‘Proud, humbled’ to be named finalist in podcast awards

Dunedin wildlife podcaster and film-maker Karthic SS at Tomahawk Beach on Friday. PHOTO: GREGOR...
Dunedin wildlife podcaster and film-maker Karthic SS at Tomahawk Beach on Friday. PHOTO: GREGOR RICHARDSON
Homesick New Zealanders are flocking to an award-winning podcast about Dunedin’s special wildlife.

The podcast Tune into Nature, created by podcast producer and film-maker Karthic SS, was selected as a finalist in the Best Independent Podcast category at the New Zealand Radio and Podcast Awards in Auckland earlier this month.

"I feel proud and humbled at the same time," Karthic said.

"I was representing nature and conservation and a bit of Dunedin there."

The multi-season podcast explored Dunedin’s unique wildlife, specifically "underdog species" and the conservation stories behind them.

He submitted the podcast with little to no expectation of receiving an award.

"I was definitely surprised, pleasantly surprised.

"I didn’t expect much because I was focused on other things, like making episodes for the next season."

He received positive feedback on social media from listeners who found the podcast relaxing and were excited to learn about Dunedin’s wildlife.
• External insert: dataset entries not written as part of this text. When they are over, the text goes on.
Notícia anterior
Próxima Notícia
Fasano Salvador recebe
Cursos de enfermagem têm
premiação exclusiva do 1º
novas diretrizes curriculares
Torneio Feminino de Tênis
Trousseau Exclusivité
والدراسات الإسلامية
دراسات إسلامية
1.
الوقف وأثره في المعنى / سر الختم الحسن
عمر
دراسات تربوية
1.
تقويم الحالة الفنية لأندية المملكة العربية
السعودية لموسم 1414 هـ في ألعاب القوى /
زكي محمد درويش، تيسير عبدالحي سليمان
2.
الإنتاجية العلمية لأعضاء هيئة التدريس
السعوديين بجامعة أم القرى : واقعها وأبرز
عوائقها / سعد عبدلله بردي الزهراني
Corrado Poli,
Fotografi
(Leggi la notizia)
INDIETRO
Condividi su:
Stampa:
"I had Kiwis who live abroad ... saying, ‘I got really homesick and when I listen to this it was really nice. I felt like I was back home with the sounds of the bellbird and the tui’."
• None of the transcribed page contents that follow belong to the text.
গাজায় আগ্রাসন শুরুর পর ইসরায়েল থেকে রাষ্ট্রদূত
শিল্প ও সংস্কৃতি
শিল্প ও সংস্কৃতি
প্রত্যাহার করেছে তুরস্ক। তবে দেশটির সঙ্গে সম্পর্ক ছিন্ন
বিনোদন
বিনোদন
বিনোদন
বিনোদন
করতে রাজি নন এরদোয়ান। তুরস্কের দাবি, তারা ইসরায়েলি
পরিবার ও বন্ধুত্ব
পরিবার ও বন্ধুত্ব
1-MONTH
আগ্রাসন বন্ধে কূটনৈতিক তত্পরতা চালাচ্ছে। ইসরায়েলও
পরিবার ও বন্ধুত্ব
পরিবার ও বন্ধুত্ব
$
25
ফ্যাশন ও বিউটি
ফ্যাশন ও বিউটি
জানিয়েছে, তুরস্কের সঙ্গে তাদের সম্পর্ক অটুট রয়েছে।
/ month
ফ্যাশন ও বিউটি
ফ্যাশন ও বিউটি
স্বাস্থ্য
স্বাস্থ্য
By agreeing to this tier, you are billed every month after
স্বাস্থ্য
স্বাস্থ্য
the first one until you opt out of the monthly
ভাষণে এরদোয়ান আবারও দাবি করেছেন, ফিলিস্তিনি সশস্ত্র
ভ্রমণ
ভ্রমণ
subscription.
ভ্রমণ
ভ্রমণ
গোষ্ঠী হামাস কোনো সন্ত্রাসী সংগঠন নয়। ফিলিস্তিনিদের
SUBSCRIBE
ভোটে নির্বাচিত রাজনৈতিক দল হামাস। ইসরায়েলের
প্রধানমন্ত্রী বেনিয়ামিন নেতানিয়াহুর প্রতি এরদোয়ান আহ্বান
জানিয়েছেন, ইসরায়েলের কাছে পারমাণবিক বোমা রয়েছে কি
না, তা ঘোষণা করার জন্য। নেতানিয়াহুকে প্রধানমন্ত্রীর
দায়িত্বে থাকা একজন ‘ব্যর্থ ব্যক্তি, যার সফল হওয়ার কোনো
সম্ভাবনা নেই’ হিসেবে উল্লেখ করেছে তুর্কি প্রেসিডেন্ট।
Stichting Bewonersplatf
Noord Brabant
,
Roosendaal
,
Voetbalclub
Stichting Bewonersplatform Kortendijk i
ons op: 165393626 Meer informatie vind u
Episodes for the second season of his podcast were released late last year and this year, he said.

Each episode focused on a lesser-known native species such as rare lizards, velvet worms, fairy prions and cryptic birds.
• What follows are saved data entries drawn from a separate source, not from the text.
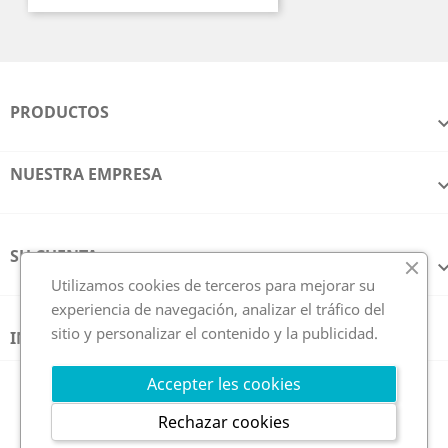
PRODUCTOS
NUESTRA EMPRESA
SU CUENTA
Utilizamos cookies de terceros para mejorar su
experiencia de navegación, analizar el tráfico del
sitio y personalizar el contenido y la publicidad.
INFORMACIÓN DE LA TIENDA
Síguenos en
Accepter les cookies
Rechazar cookies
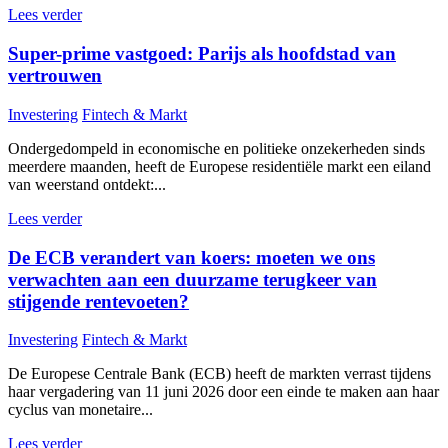
Lees verder
Super-prime vastgoed: Parijs als hoofdstad van
vertrouwen
Investering
Fintech & Markt
Ondergedompeld in economische en politieke onzekerheden sinds
meerdere maanden, heeft de Europese residentiële markt een eiland
van weerstand ontdekt:...
Lees verder
De ECB verandert van koers: moeten we ons
verwachten aan een duurzame terugkeer van
stijgende rentevoeten?
Investering
Fintech & Markt
De Europese Centrale Bank (ECB) heeft de markten verrast tijdens
haar vergadering van 11 juni 2026 door een einde te maken aan haar
cyclus van monetaire...
Lees verder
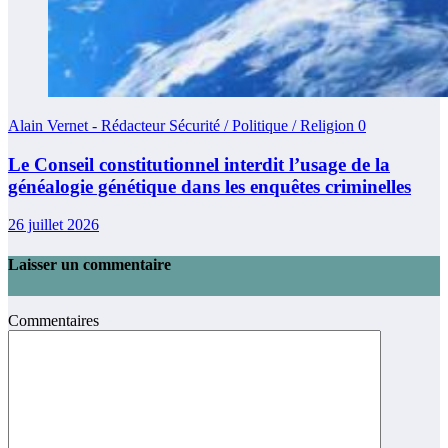
Alain Vernet - Rédacteur Sécurité / Politique / Religion
0
Le Conseil constitutionnel interdit l’usage de la
généalogie génétique dans les enquêtes criminelles
26 juillet 2026
Laisser un commentaire
Commentaires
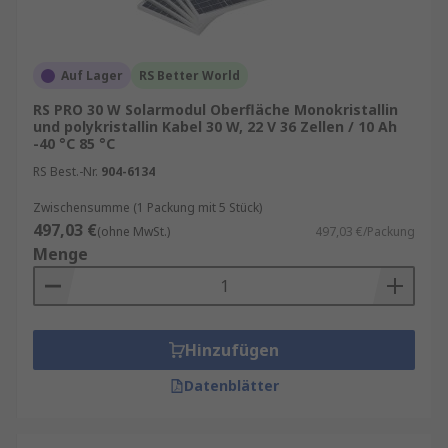
Auf Lager
RS Better World
RS PRO 30 W Solarmodul Oberfläche Monokristallin
und polykristallin Kabel 30 W, 22 V 36 Zellen / 10 Ah
-40 °C 85 °C
RS Best.-Nr.
904-6134
Zwischensumme (1 Packung mit 5 Stück)
497,03 €
(ohne MwSt.)
497,03 €/Packung
Menge
Hinzufügen
Datenblätter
"It’s been a really enjoyable experience, but going out into the wild with all my gear can be a bit taxing," he said.

Karthic travelled to various areas around Dunedin to record his own soundscapes for the podcast and interviewed conservationists in their respective areas.

He was grateful for the conservationists who contributed to the podcast, he said.

"I think I’ll be sharing [the award] with them."

Before moving to Dunedin, Karthic worked as an automobile engineer in South India.

"When I first came here I would get lost in Dunedin.

"Now I’ve lived here for seven years.

"I think that’s special."

His family back home enjoyed listening to his podcasts and even felt encouraged to visit New Zealand.

He was already working on a third season, which would be released late July to early August.

"Season 3 will follow a similar pattern.

"We’ve got some stories lined up now.

"One will be about the yellowhead songbird."

He felt like a messenger sharing the stories of people working to preserve the environment.

Karthic credited OAR FM Dunedin, the University of Otago science communication department and the Lottery and Environment and Heritage Fund, which have supported and funded his project.